Coloradans help disrupt National Multifamily Housing Council conference in DC


Christina Morales struggled for three years to find affordable housing in metro Denver. In 2019 her husband died of a brain aneurysm and she moved in with her son in Northglenn. They split the monthly rent of $2,300, but after contracting COVID she was unable to work and they were evicted despite the moratorium in place at the time.

Morales and her daughter then signed a lease for a place in Thornton at $1,200 a month. When their corporate landlord informed them that their rent would go up to $1,600, they decided to leave, in part because the apartment was infested with cockroaches and the landlord refused to act, Morales explains. Finally, she found an affordable and stable place thanks to the Aurora Housing Authority.

Erika Reyes lived in her Commerce City apartment, run by Residential Security Properties, over the past ten years; she also dealt with cockroaches as well as flooding and electrical issues. As a single mother with three children, one of whom has autism, she says she is doubly concerned about safety and financial security – then Security Properties Residential increased her rent by $266 a month last year.

Reyes and Morales aren’t the only ones with rent issues. Redfin Reports that in July, rents had risen 14% since the first of the year in much of the country and 8.8% in Denver.

Reyes and Morales are now working with United for a new economya Colorado non-profit organization, helping others deal with their housing issues.

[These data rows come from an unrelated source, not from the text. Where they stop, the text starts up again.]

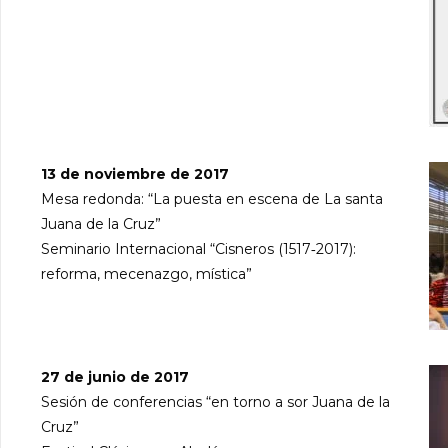
13 de noviembre de 2017
Mesa redonda: “La puesta en escena de La santa
Juana de la Cruz”
Seminario Internacional “Cisneros (1517‐2017):
reforma, mecenazgo, mística”
27 de junio de 2017
Sesión de conferencias “en torno a sor Juana de la
Cruz”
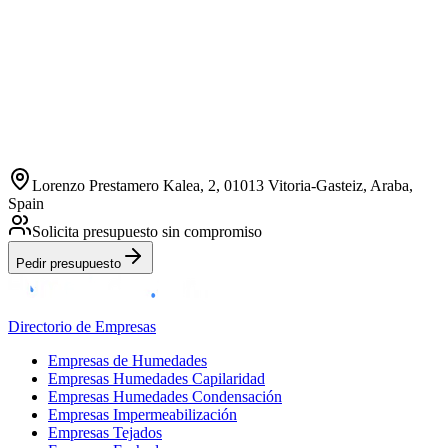
Lorenzo Prestamero Kalea, 2, 01013 Vitoria-Gasteiz, Araba,
Spain
Solicita presupuesto sin compromiso
Pedir presupuesto
Directorio de Empresas
Empresas de Humedades
Empresas Humedades Capilaridad
Empresas Humedades Condensación
Empresas Impermeabilización
Empresas Tejados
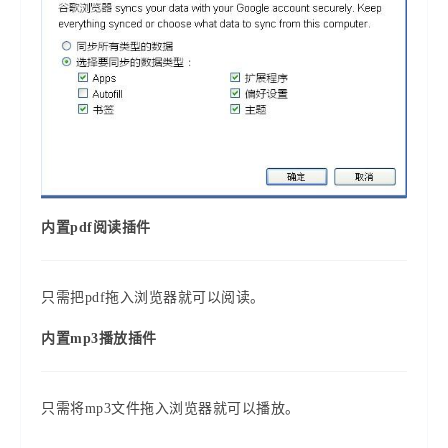
内置pdf阅读插件
只需把pdf拖入浏览器就可以阅读。
内置mp3播放插件
只需将mp3文件拖入浏览器就可以播放。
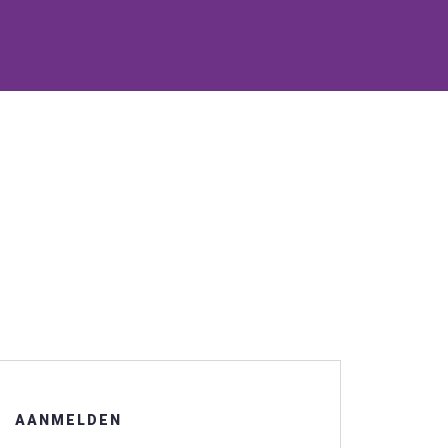
AANMELDEN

Morales was able to work with a lawyer to have his COVID eviction overturned; she says knowing that not everyone has access to this kind of help motivates her to fight to make the system fairer. “I don’t want anyone else to go through this,” she adds. “That’s what inspires me, and I’m a nature advocate anyway. I just want to see others succeed.

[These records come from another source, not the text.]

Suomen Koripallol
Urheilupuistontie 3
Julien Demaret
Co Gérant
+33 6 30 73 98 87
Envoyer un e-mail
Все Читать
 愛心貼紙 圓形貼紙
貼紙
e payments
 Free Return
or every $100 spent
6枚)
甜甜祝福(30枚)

Reyes organizes the residents of his apartment complex, urging them to document their issues and gather evidence that will help them hold their landlord accountable. Reyes speaks Spanish and is assisted with translation by Allex Luna, UNE Organizing Director.

Because of their advocacy work, the two women were chosen to travel to Washington, D.C. to disrupt the National Multifamily Housing Councilof the September 13 annual conference, marching down the street outside, protesting in the lobby and through the doors of the conference to take over the stage and share their experiences, chanting “Housing is a human right, fight , fight, fight. ”

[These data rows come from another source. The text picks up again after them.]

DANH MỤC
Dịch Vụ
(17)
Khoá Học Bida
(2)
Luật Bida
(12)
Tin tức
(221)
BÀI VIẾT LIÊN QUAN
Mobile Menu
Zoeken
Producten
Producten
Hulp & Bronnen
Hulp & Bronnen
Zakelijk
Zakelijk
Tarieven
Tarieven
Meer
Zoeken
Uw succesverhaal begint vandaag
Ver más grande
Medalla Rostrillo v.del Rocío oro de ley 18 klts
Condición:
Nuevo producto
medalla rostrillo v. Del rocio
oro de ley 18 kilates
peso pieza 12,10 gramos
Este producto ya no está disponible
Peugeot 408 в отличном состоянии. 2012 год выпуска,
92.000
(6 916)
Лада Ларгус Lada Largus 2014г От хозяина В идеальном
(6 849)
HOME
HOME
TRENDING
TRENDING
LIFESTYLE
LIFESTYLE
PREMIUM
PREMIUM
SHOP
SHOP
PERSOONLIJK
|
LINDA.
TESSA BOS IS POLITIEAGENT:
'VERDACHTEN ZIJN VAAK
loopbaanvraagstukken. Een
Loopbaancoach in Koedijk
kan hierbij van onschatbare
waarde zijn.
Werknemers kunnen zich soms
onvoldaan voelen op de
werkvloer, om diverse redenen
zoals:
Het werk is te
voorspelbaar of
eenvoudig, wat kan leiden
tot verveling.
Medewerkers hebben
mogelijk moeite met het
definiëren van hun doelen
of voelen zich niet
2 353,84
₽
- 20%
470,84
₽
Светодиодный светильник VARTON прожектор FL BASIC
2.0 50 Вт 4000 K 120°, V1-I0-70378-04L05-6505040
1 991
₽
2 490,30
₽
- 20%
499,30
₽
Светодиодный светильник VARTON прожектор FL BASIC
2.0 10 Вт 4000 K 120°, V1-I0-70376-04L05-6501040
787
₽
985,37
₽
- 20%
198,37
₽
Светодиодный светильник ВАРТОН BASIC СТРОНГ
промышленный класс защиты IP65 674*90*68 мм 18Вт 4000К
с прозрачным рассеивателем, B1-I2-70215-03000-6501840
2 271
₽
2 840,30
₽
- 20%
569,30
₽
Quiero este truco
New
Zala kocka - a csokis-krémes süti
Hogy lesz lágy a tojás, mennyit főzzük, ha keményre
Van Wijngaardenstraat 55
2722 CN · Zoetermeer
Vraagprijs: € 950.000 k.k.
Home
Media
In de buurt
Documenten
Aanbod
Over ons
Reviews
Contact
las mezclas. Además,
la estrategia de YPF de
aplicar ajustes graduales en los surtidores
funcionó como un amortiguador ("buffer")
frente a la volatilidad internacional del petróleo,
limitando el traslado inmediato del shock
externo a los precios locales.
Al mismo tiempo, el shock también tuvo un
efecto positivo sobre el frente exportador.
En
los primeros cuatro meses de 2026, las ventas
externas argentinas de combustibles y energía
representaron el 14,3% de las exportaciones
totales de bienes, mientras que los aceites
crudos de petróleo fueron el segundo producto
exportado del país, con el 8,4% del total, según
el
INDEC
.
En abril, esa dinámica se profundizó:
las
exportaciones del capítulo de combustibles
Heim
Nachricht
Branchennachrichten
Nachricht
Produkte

The Action Center on Race and the Economythe Center for People’s Democracy and Power switch action joined to bring more than 100 activists to DC “It was very, very powerful,” Morales says. “The strength and unity of my peers was just amazing.”

The NMHC conference is an annual gathering of business owners, some of whom have ties to Colorado, including Greystar. It’s the company that managed the Grand apartment complex in Denver, which was cited last fall by the Denver Fire Department and the Denver Department of Community Planning and Development for unsafe conditions in the luxury resort. In July, the tenants were forced to vacate the premises without notice due to the continued need for repairs.

In DC, Morales described how landlords often treat tenant concerns about unsafe living conditions as menial issues and often see residents as burdens. Being expelled unfairly shamed her, she says; advocating for rent protection and disrupting the conference contributed to the healing.

“I had my peers with me, you know, cheering me on, telling me I did a good job and they were proud of me,” she recalled. “My goal is to regain my self-esteem, my self-respect and my self-worth, because being treated the way I was was very hurtful.”

Reyes has bigger goals. “My dream is to make sure business owners are able to stabilize rents,” she says. “Not just the rent, but also the living conditions, and making sure the upkeep is up to scratch and making sure families can have the opportunity to live in safe and healthy conditions.”

In DC, she saw the power of togetherness, and she wants tenants not just in Commerce City, but across the country to share that strength. “We can create change and hold owners accountable if we come together and organize,” she says.